Dede, konuşulanları gülümseyerek dinliyordu. Bu arada, çantasından kalem kağıt çıkarıp, torununa bir mektup yazdı.
"BismillahirRahmanirrahim! Elhamdulillahi Rabbil Alemin. Vessalatu Vesselamu Alâ Rasulina MUhammedin âlihi ve Sahbihi ecmain.
Sevgili torunum!
İki seferdir, seni rüyamda görüyorum. Sanırım beni çok merak ediyorsun. Ben çok iyiyim, beni merak etmeyesin. Buradaki işlerimi tamamlayınca inşaALLAH sizi de aldıracağım. Bir kulübe yaptırıyorum. Bir çınar ağacının üstünde. Görsen çok şirin bir şey oldu. Burası da çok güzel bir yer. Yemyeşil bir alan. Berrek mı berrak suyu olan bir de dere var. Derede de balıklar. Balıkçı Osman'dan balık tutma malzemesi al. Bolca hem de.

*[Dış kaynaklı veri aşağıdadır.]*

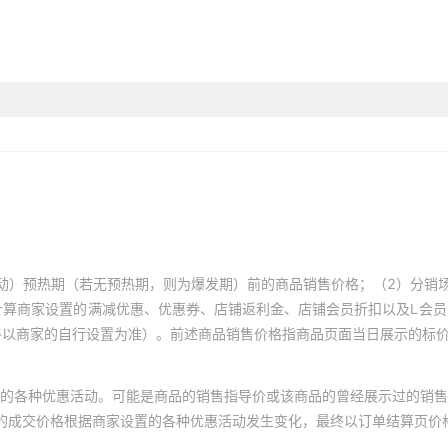
动）预热期（若无预热期，则为爆发期）前的商品销售价格；（2）分销
计算商家设置的满减优惠、优惠券、店铺返利金、店铺会员折扣以及L会
终以商家的自行设置为准）。前述商品销售价格指商品页面当日展示的标
的各种优惠活动。可能是商品的销售指导价或该商品的曾经展示过的销售
体的成交价格根据商家设置的各种优惠活动发生变化，最终以订单结算页价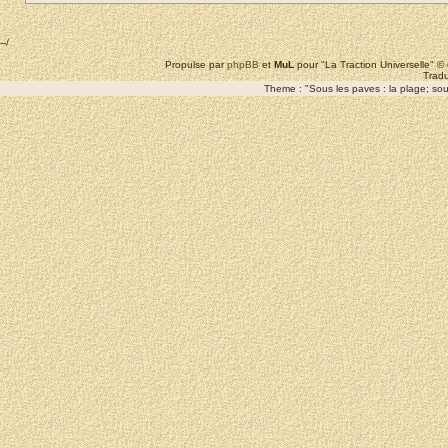
--/
Propulse par
phpBB
et
MuL
pour "La Traction Universelle" 
Tradu
Theme : "Sous les paves : la plage; sous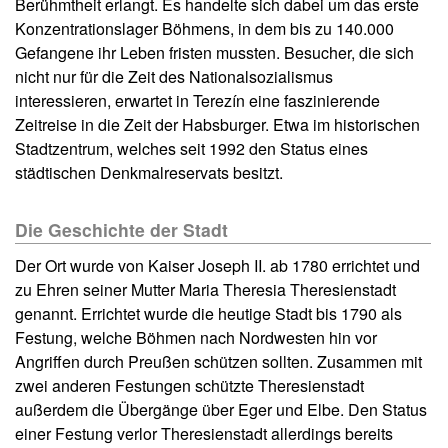
Berühmtheit erlangt. Es handelte sich dabei um das erste
Konzentrationslager Böhmens, in dem bis zu 140.000
Gefangene ihr Leben fristen mussten. Besucher, die sich
nicht nur für die Zeit des Nationalsozialismus
interessieren, erwartet in Terezín eine faszinierende
Zeitreise in die Zeit der Habsburger. Etwa im historischen
Stadtzentrum, welches seit 1992 den Status eines
städtischen Denkmalreservats besitzt.
Die Geschichte der Stadt
Der Ort wurde von Kaiser Joseph II. ab 1780 errichtet und
zu Ehren seiner Mutter Maria Theresia Theresienstadt
genannt. Errichtet wurde die heutige Stadt bis 1790 als
Festung, welche Böhmen nach Nordwesten hin vor
Angriffen durch Preußen schützen sollten. Zusammen mit
zwei anderen Festungen schützte Theresienstadt
außerdem die Übergänge über Eger und Elbe. Den Status
einer Festung verlor Theresienstadt allerdings bereits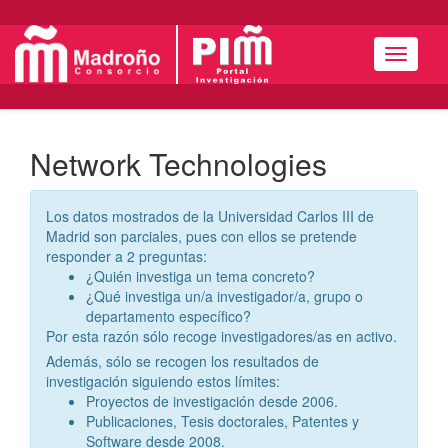
Menú
Network Technologies
Los datos mostrados de la Universidad Carlos III de
Madrid son parciales, pues con ellos se pretende
responder a 2 preguntas:
¿Quién investiga un tema concreto?
¿Qué investiga un/a investigador/a, grupo o
departamento específico?
Por esta razón sólo recoge investigadores/as en activo.
Además, sólo se recogen los resultados de
investigación siguiendo estos límites:
Proyectos de investigación desde 2006.
Publicaciones, Tesis doctorales, Patentes y
Software desde 2008.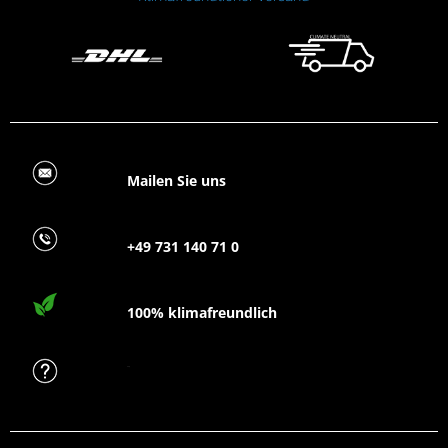
Mailen Sie uns
+49 731 140 71 0
100% klimafreundlich
FAQ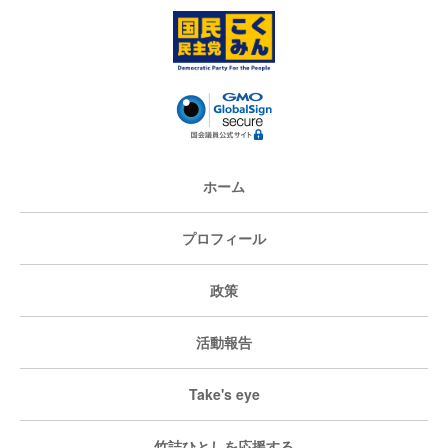
ホーム
プロフィール
政策
活動報告
Take's eye
竹詰ひとしを応援する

Hani balık tutmayı çok istiyordun ya. İnşaALLAH bu isteğin yerine gelecek. Daha kulübeyi tam olarak bitiremedim. Kapı ve pencereler kaldı. Bir de bazı ufak tefek şeyler. İnşaALLAH bir dahaki sefere sizleri aldıracağım. Neneni de gelmeye ikna et. Bu mektubu bir güvercinle gönderiyorum. Baki selamlar.
ALLAH'a (cc) emante olun.
Dede güvercini çağırdı.
--Buyur.
--Bu mektubu al, doğru torunuma götür. Dikkat et da yolda düşürme.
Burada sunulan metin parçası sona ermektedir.